Per logica dal lockdown prima e dagli spostamenti ancora oggi contingentati l’ambiente avrebbe dovuto trarne beneficio. Meno persone in giro = meno sporcizia. Forse a marzo dell’anno scorso un piccolo vantaggio c’è stato. Ma ora decisamente no. Perché le nostre strade, i prati e i campi coltivati, purtroppo, ne sono pieni. Di rifiuti piccoli, quelli che si gettano comodamente dal finestrino dell’auto, e quelli così ingombranti che si farebbe la stessa fatica a portarli all’isola ecologica, solo che lì avrebbero una fine molto diversa, molto più dignitosa per l’ambiente.

Nell'edizione del 17 marzo de La Fedeltà abbiamo dedicato ampio spazio al tema e qui ne riproporremo alcuni.

Partiamo dalle mascherine che no, purtroppo non si possono riciclare. E sì, devono essere cambiate spesso. Ma soprattutto vanno gettate nei cestini o nei cassonetti dell’indifferenziato. Di certo non a terra, sulla strada, nei prati, nelle bealere. E invece anche nel fossanese si trovano un po’ ovunque questi “nuovi” rifiuti: le mascherine. Fino allo scorso anno erano utilizzate solo da medici, estetiste e altri professionisti. Ora per proteggerci e proteggere gli altri, senza mascherina non possiamo stare. Ma questo non ci autorizza a gettarle dove capita. Primo perché sono potenziale fonte di contagio. Poi perché sono molto pericolose per gli animali, soprattutto se hanno ancora gli elastici integri. E terzo, ma forse punto più importante: sono altamente inquinanti.

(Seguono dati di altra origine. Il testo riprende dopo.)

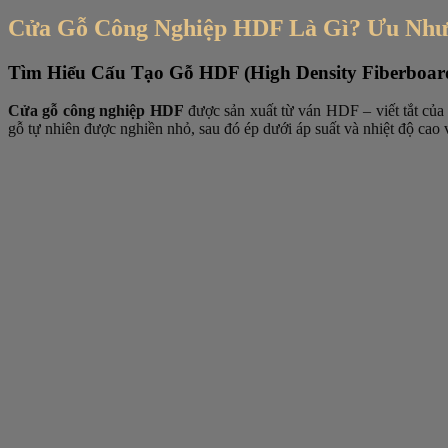
Cửa Gỗ Công Nghiệp HDF Là Gì? Ưu Như
Tìm Hiểu Cấu Tạo Gỗ HDF (High Density Fiberboar
Cửa gỗ công nghiệp HDF
được sản xuất từ
ván HDF – viết tắt của 
gỗ tự nhiên được nghiền nhỏ, sau đó ép dưới áp suất và nhiệt độ cao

Nel mondo si stima che si utilizzino 3 milioni di mascherine al minuto, 129 miliardi al mese. Quasi tutte sono mascherine usa e getta, composte prevalentemente da microfibre di plastica. Quando questi dispositivi di protezione individuale si sfilacciano nell’ambiente, rilasciano tantissime minuscole particelle di plastica (microplastiche e nanoplastiche) che si diffondono con facilità e rapidità. Nell’acqua che poi diventa nutrimento dei terreni, nei
campi che vengono coltivati e i cui frutti finiscono nelle nostre tavole, nel Mediterraneo che diventa un mare di microplastiche. Davvero ce le vogliamo mangiare le microplastiche?

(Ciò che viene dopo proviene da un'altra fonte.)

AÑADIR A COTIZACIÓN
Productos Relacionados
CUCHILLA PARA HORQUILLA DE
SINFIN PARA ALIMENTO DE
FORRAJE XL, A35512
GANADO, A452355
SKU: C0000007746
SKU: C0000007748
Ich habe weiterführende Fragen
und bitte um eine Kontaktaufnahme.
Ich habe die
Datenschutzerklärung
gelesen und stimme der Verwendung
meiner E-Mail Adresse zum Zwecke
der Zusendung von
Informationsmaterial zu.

Anche nelle nostre città basta fare due passi per trovare mascherine a terra. A volte a poca distanza dai cestini. Il senso civico a quanto pare non è abbastanza e la pandemia ha fatto di nuovo assopire quella sensibilità per la salute dell’ambiente che Greta Thunberg aveva risvegliato.
A noi de la Fedeltà la città con le mascherine a terra è una città che non piace. E siamo certi che neanche a voi piaccia camminare sopra chirurgiche e Ffp2: diamoci una mano, proteggerci significa anche fare attenzione a dove le mascherine finiscono. Indossiamole sempre, ma non abbandoniamole mai.